First, they do not know how valuable your help might be before you actually give them that help. They do not know what you will do to help them. They do not know whether your help will actually lead to anything. They do not know who your help might involve or how valuable a target that person or those persons might be. They do not even know whether you actually know anything they do not already know. Therefore, they cannot commit to any particular benefit before you cooperate.
Second, when they are working with drug dealers and traffickers, they know they are working with a group of people who are not always very trustworthy. They have lots of experience with people who claim to want to cooperate, but who lie to them.
Third, it would be highly embarrassing for a Prosecutor to commit to a benefit, and have to ask a judge for that benefit, if the cooperation proved to be worthless or only minimally helpful.

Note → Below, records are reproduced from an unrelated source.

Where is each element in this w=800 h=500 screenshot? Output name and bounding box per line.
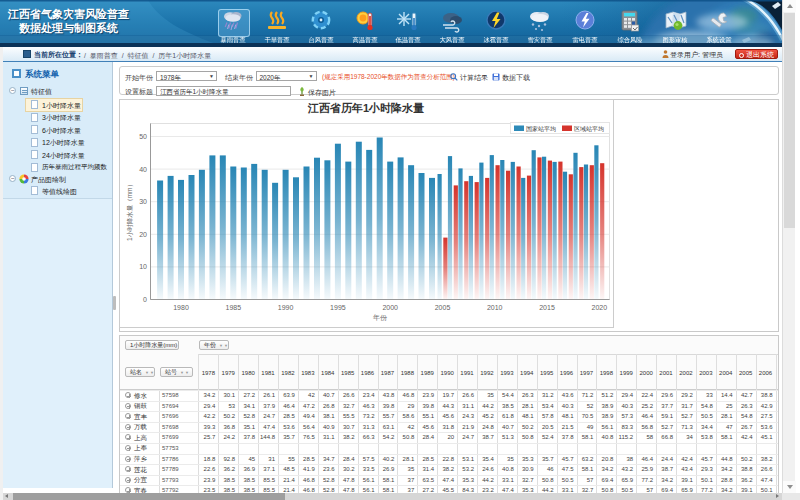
svg-text:1995: 1995	[330, 304, 346, 311]
svg-text:20: 20	[139, 231, 147, 238]
svg-text:年份: 年份	[373, 314, 388, 322]
svg-text:1985: 1985	[226, 304, 242, 311]
svg-text:2000: 2000	[382, 304, 398, 311]
svg-text:1980: 1980	[173, 304, 189, 311]
svg-text:2015: 2015	[539, 304, 555, 311]
svg-text:1990: 1990	[278, 304, 294, 311]
svg-text:2020: 2020	[592, 304, 608, 311]
svg-text:50: 50	[139, 133, 147, 140]
svg-text:国家站平均: 国家站平均	[526, 125, 556, 133]
svg-text:江西省历年1小时降水量: 江西省历年1小时降水量	[307, 102, 424, 114]
svg-text:区域站平均: 区域站平均	[574, 125, 604, 133]
svg-text:2005: 2005	[435, 304, 451, 311]
svg-text:10: 10	[139, 263, 147, 270]
svg-text:0: 0	[143, 296, 147, 303]
svg-text:30: 30	[139, 198, 147, 205]
svg-text:1小时降水量（mm）: 1小时降水量（mm）	[126, 181, 134, 241]
svg-text:2010: 2010	[487, 304, 503, 311]
svg-text:40: 40	[139, 166, 147, 173]
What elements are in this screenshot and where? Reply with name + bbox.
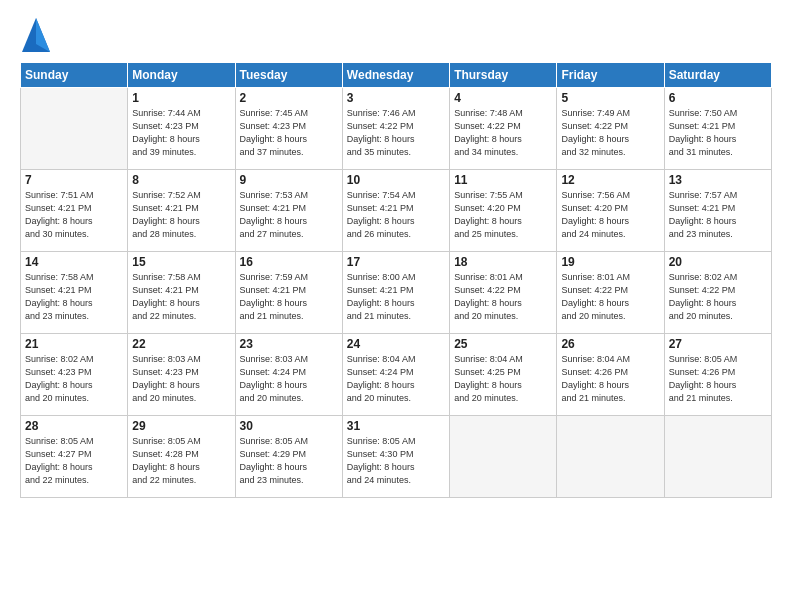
- day-info: Sunrise: 7:49 AM Sunset: 4:22 PM Dayligh…: [561, 107, 659, 159]
- day-info: Sunrise: 7:46 AM Sunset: 4:22 PM Dayligh…: [347, 107, 445, 159]
- day-number: 5: [561, 91, 659, 105]
- calendar-cell: 15Sunrise: 7:58 AM Sunset: 4:21 PM Dayli…: [128, 252, 235, 334]
- day-info: Sunrise: 7:52 AM Sunset: 4:21 PM Dayligh…: [132, 189, 230, 241]
- day-info: Sunrise: 7:50 AM Sunset: 4:21 PM Dayligh…: [669, 107, 767, 159]
- calendar-cell: 3Sunrise: 7:46 AM Sunset: 4:22 PM Daylig…: [342, 88, 449, 170]
- calendar-cell: 30Sunrise: 8:05 AM Sunset: 4:29 PM Dayli…: [235, 416, 342, 498]
- day-number: 19: [561, 255, 659, 269]
- day-info: Sunrise: 8:02 AM Sunset: 4:23 PM Dayligh…: [25, 353, 123, 405]
- day-info: Sunrise: 7:51 AM Sunset: 4:21 PM Dayligh…: [25, 189, 123, 241]
- day-number: 29: [132, 419, 230, 433]
- calendar-cell: 25Sunrise: 8:04 AM Sunset: 4:25 PM Dayli…: [450, 334, 557, 416]
- calendar-cell: 17Sunrise: 8:00 AM Sunset: 4:21 PM Dayli…: [342, 252, 449, 334]
- calendar-cell: [450, 416, 557, 498]
- day-info: Sunrise: 7:54 AM Sunset: 4:21 PM Dayligh…: [347, 189, 445, 241]
- day-info: Sunrise: 8:03 AM Sunset: 4:23 PM Dayligh…: [132, 353, 230, 405]
- day-info: Sunrise: 8:05 AM Sunset: 4:30 PM Dayligh…: [347, 435, 445, 487]
- calendar-cell: 5Sunrise: 7:49 AM Sunset: 4:22 PM Daylig…: [557, 88, 664, 170]
- logo-icon: [20, 16, 50, 52]
- day-number: 6: [669, 91, 767, 105]
- day-info: Sunrise: 8:04 AM Sunset: 4:24 PM Dayligh…: [347, 353, 445, 405]
- day-info: Sunrise: 8:02 AM Sunset: 4:22 PM Dayligh…: [669, 271, 767, 323]
- day-number: 26: [561, 337, 659, 351]
- calendar-cell: 7Sunrise: 7:51 AM Sunset: 4:21 PM Daylig…: [21, 170, 128, 252]
- calendar-cell: 14Sunrise: 7:58 AM Sunset: 4:21 PM Dayli…: [21, 252, 128, 334]
- day-number: 1: [132, 91, 230, 105]
- header: [20, 16, 772, 52]
- day-info: Sunrise: 8:00 AM Sunset: 4:21 PM Dayligh…: [347, 271, 445, 323]
- day-info: Sunrise: 7:58 AM Sunset: 4:21 PM Dayligh…: [25, 271, 123, 323]
- day-number: 27: [669, 337, 767, 351]
- weekday-header-friday: Friday: [557, 63, 664, 88]
- calendar-cell: [557, 416, 664, 498]
- day-number: 17: [347, 255, 445, 269]
- calendar-cell: 24Sunrise: 8:04 AM Sunset: 4:24 PM Dayli…: [342, 334, 449, 416]
- day-number: 20: [669, 255, 767, 269]
- calendar-cell: 19Sunrise: 8:01 AM Sunset: 4:22 PM Dayli…: [557, 252, 664, 334]
- calendar-cell: 27Sunrise: 8:05 AM Sunset: 4:26 PM Dayli…: [664, 334, 771, 416]
- day-number: 4: [454, 91, 552, 105]
- calendar-cell: 28Sunrise: 8:05 AM Sunset: 4:27 PM Dayli…: [21, 416, 128, 498]
- day-number: 23: [240, 337, 338, 351]
- calendar-cell: 18Sunrise: 8:01 AM Sunset: 4:22 PM Dayli…: [450, 252, 557, 334]
- calendar-cell: [664, 416, 771, 498]
- day-info: Sunrise: 7:56 AM Sunset: 4:20 PM Dayligh…: [561, 189, 659, 241]
- calendar-cell: 11Sunrise: 7:55 AM Sunset: 4:20 PM Dayli…: [450, 170, 557, 252]
- day-info: Sunrise: 7:58 AM Sunset: 4:21 PM Dayligh…: [132, 271, 230, 323]
- day-info: Sunrise: 8:05 AM Sunset: 4:28 PM Dayligh…: [132, 435, 230, 487]
- calendar-cell: 31Sunrise: 8:05 AM Sunset: 4:30 PM Dayli…: [342, 416, 449, 498]
- calendar-cell: 20Sunrise: 8:02 AM Sunset: 4:22 PM Dayli…: [664, 252, 771, 334]
- day-info: Sunrise: 8:04 AM Sunset: 4:25 PM Dayligh…: [454, 353, 552, 405]
- weekday-header-monday: Monday: [128, 63, 235, 88]
- calendar-cell: 23Sunrise: 8:03 AM Sunset: 4:24 PM Dayli…: [235, 334, 342, 416]
- day-info: Sunrise: 7:59 AM Sunset: 4:21 PM Dayligh…: [240, 271, 338, 323]
- day-number: 30: [240, 419, 338, 433]
- calendar-cell: 9Sunrise: 7:53 AM Sunset: 4:21 PM Daylig…: [235, 170, 342, 252]
- calendar-cell: 4Sunrise: 7:48 AM Sunset: 4:22 PM Daylig…: [450, 88, 557, 170]
- logo: [20, 16, 52, 52]
- day-number: 14: [25, 255, 123, 269]
- day-number: 2: [240, 91, 338, 105]
- week-row-4: 21Sunrise: 8:02 AM Sunset: 4:23 PM Dayli…: [21, 334, 772, 416]
- day-number: 18: [454, 255, 552, 269]
- weekday-header-tuesday: Tuesday: [235, 63, 342, 88]
- day-number: 8: [132, 173, 230, 187]
- day-info: Sunrise: 7:44 AM Sunset: 4:23 PM Dayligh…: [132, 107, 230, 159]
- weekday-header-sunday: Sunday: [21, 63, 128, 88]
- calendar-cell: 21Sunrise: 8:02 AM Sunset: 4:23 PM Dayli…: [21, 334, 128, 416]
- weekday-header-saturday: Saturday: [664, 63, 771, 88]
- day-number: 13: [669, 173, 767, 187]
- day-number: 7: [25, 173, 123, 187]
- calendar-cell: 10Sunrise: 7:54 AM Sunset: 4:21 PM Dayli…: [342, 170, 449, 252]
- week-row-2: 7Sunrise: 7:51 AM Sunset: 4:21 PM Daylig…: [21, 170, 772, 252]
- weekday-header-wednesday: Wednesday: [342, 63, 449, 88]
- weekday-header-row: SundayMondayTuesdayWednesdayThursdayFrid…: [21, 63, 772, 88]
- day-info: Sunrise: 8:01 AM Sunset: 4:22 PM Dayligh…: [454, 271, 552, 323]
- calendar-cell: 22Sunrise: 8:03 AM Sunset: 4:23 PM Dayli…: [128, 334, 235, 416]
- day-info: Sunrise: 7:55 AM Sunset: 4:20 PM Dayligh…: [454, 189, 552, 241]
- day-number: 24: [347, 337, 445, 351]
- day-number: 16: [240, 255, 338, 269]
- calendar-cell: 6Sunrise: 7:50 AM Sunset: 4:21 PM Daylig…: [664, 88, 771, 170]
- day-number: 10: [347, 173, 445, 187]
- day-info: Sunrise: 8:05 AM Sunset: 4:27 PM Dayligh…: [25, 435, 123, 487]
- day-number: 9: [240, 173, 338, 187]
- calendar-cell: 2Sunrise: 7:45 AM Sunset: 4:23 PM Daylig…: [235, 88, 342, 170]
- day-number: 11: [454, 173, 552, 187]
- day-info: Sunrise: 8:03 AM Sunset: 4:24 PM Dayligh…: [240, 353, 338, 405]
- calendar-cell: [21, 88, 128, 170]
- day-info: Sunrise: 8:05 AM Sunset: 4:29 PM Dayligh…: [240, 435, 338, 487]
- calendar-cell: 26Sunrise: 8:04 AM Sunset: 4:26 PM Dayli…: [557, 334, 664, 416]
- day-number: 25: [454, 337, 552, 351]
- calendar-cell: 12Sunrise: 7:56 AM Sunset: 4:20 PM Dayli…: [557, 170, 664, 252]
- day-info: Sunrise: 7:45 AM Sunset: 4:23 PM Dayligh…: [240, 107, 338, 159]
- day-number: 12: [561, 173, 659, 187]
- day-number: 22: [132, 337, 230, 351]
- week-row-3: 14Sunrise: 7:58 AM Sunset: 4:21 PM Dayli…: [21, 252, 772, 334]
- day-info: Sunrise: 8:01 AM Sunset: 4:22 PM Dayligh…: [561, 271, 659, 323]
- day-info: Sunrise: 7:57 AM Sunset: 4:21 PM Dayligh…: [669, 189, 767, 241]
- page: SundayMondayTuesdayWednesdayThursdayFrid…: [0, 0, 792, 612]
- calendar-cell: 8Sunrise: 7:52 AM Sunset: 4:21 PM Daylig…: [128, 170, 235, 252]
- calendar-cell: 16Sunrise: 7:59 AM Sunset: 4:21 PM Dayli…: [235, 252, 342, 334]
- day-info: Sunrise: 8:05 AM Sunset: 4:26 PM Dayligh…: [669, 353, 767, 405]
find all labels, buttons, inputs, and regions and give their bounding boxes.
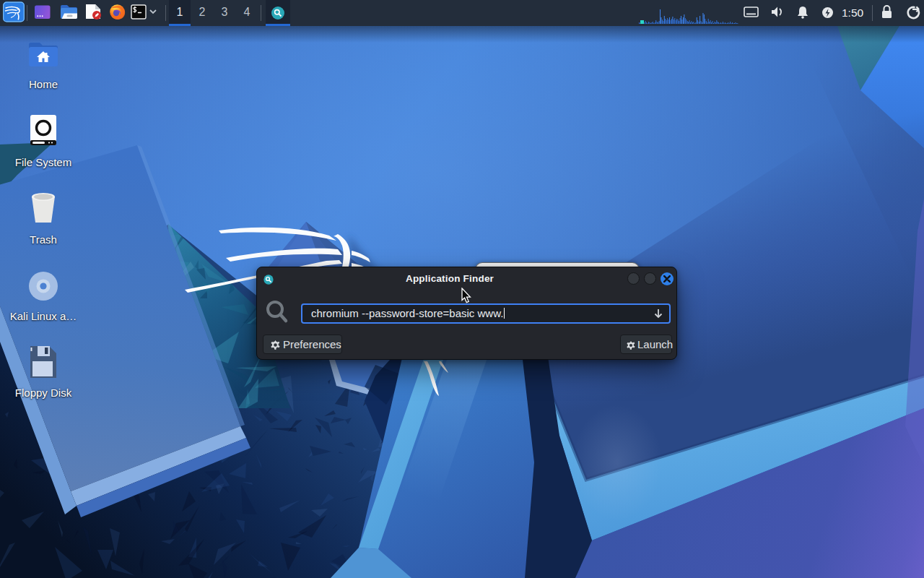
svg-text:1:50: 1:50	[842, 7, 864, 19]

Many people ask, “Why should I trust them if they don’t trust me?” The answer is that you don’t have a choice. When you are accused of drug trafficking or distribution in Dallas, Fort Worth, Plano, or Sherman, you basically have little to no bargaining power. You may think that the federal agents are desperate to get your information, but unless you are about to give them El Chapo, they are not going to lose any sleep if you do not cooperate. The agents are not looking at spending many years in federal prison. If you help them, they appreciate it, but they do not have nearly as much at stake as you do. In short, in federal drug trafficking or distribution cases, you do not get to make the rules.
This is hard for many people to accept. After all, in their experience, they would never do business with someone without a guarantee, or at least a promise, of exactly what they are going to get. Again, though, the federal criminal justice system is not like everyday life. Lessons learned in everyday life often just do not apply to a legal system that most defendants have never before experienced.
So, why should you trust federal agents and prosecutors? The answer is that they have an incentive to treat you fairly if you give them real value. Prosecutors and agents who are go-getters can be recognized and even rewarded for investigating and prosecuting people through their own efforts. They also want to enforce the law and put criminals behind bars. They want you to cooperate. If a prosecutor or a federal agent gets a reputation for not being fair to people who cooperate, no one will cooperate with them. That could have negative job consequences for them. Prosecutors and federal agents therefore generally try to earn and keep a reputation for fairness.
An experienced federal criminal defense lawyer in Dallas, Fort Worth, Plano, and Sherman should know the reputations of the federal drug prosecutors for fairness and should be able to advise defendants about whether they can expect to be rewarded fairly for their cooperation. Although you may not know in advance whether, and to what extent, you will get credit for cooperating, this should not be a reason you do not cooperate, as long as the Prosecutor will be fair with you. A criminal defense lawyer like me who has experience with federal drug cases in Dallas, Fort Worth, Plano, and Sherman should be able to advise you about whether you can expect that and whether cooperation is the best decision for you.